As students and teachers begin to chitter chatter about end of year marks, I could not help but recognize the amount of stress we put on high grades and their connection to success. Do not get me wrong, I believe there is great value added when one’s grades are near the top but I truly do not believe it is a requirement when we discuss student success.
With this thought in mind, I decided to pose the following question to each of my classes “What is success and what do you want us adults to know about it?” Quite a simple question and yet complex at the same time for my grade 7 and 8s.
So, with 15 minutes given and chosen groups created, students began to explore what they felt success meant. Of course, there were a few imaginative ideas thrown out such as “finding bigfoot” or “owning a fleet of flying cows” but there were also some sincere and idealistic responses as well. It was these answers that added a spark to my day and made me realize that perhaps some of my ‘rants’ throughout the year had sunk in.
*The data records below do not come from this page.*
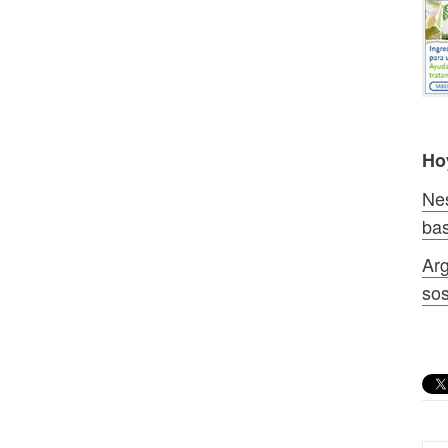
Ho
Nes
bas
Arg
sos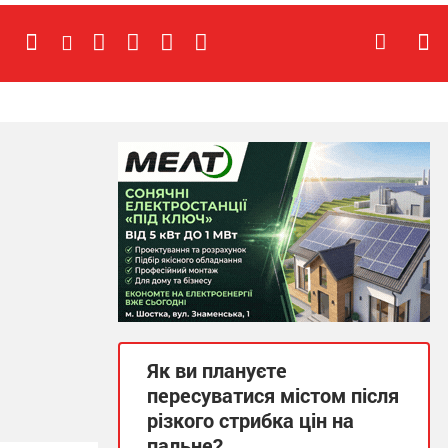
Як ви плануєте
пересуватися містом після
різкого стрибка цін на
пальне?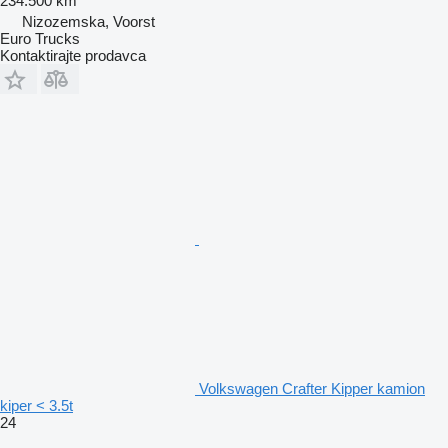
234.500 km
Nizozemska, Voorst
Euro Trucks
Kontaktirajte prodavca
Volkswagen Crafter Kipper kamion
kiper < 3.5t
24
The top three responses were as follows:
1. Knowing you are 100% happy with what you are doing in life.
2. Knowing that you are 100% happy with who you ARE
3. Learning from our ‘hiccups’ so that we can do better next time.
I ask then, with the above definitions of success in mind, how do you approach such a term in your classroom? Do you focus on the grades or the process? Do you see success as needing a well-being approach or as simply a race to the top? Experience tells me that the definition of success runs on a linear fashion but that perhaps it is time for us to see it in a circular manner with a variety of connection pieces strung throughout.
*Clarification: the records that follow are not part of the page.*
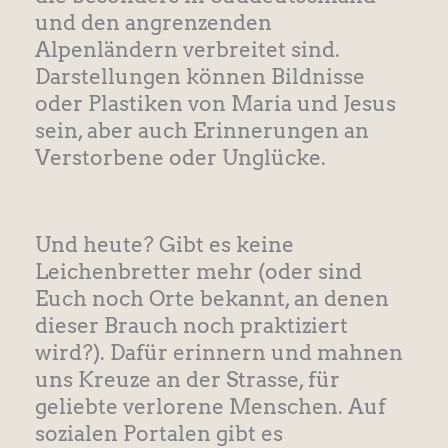
und den angrenzenden
Alpenländern verbreitet sind.
Darstellungen können Bildnisse
oder Plastiken von Maria und Jesus
sein, aber auch Erinnerungen an
Verstorbene oder Unglücke.
Und heute? Gibt es keine
Leichenbretter mehr (oder sind
Euch noch Orte bekannt, an denen
dieser Brauch noch praktiziert
wird?). Dafür erinnern und mahnen
uns Kreuze an der Strasse, für
geliebte verlorene Menschen. Auf
sozialen Portalen gibt es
I most certainly will continue to strive to have my students achieve their best and remind them that well, sometimes it programs require higher grades but that alas, it is not the grade that makes you successful. Opportunities for success exist in many forms and it is up to the individual to seek such opportunities out or catch them as they float by.
Needless to say, the attached image, as created by one group of students, is enough to make any educator, parent, or community member hopeful for our future; I most certainly am – how about you?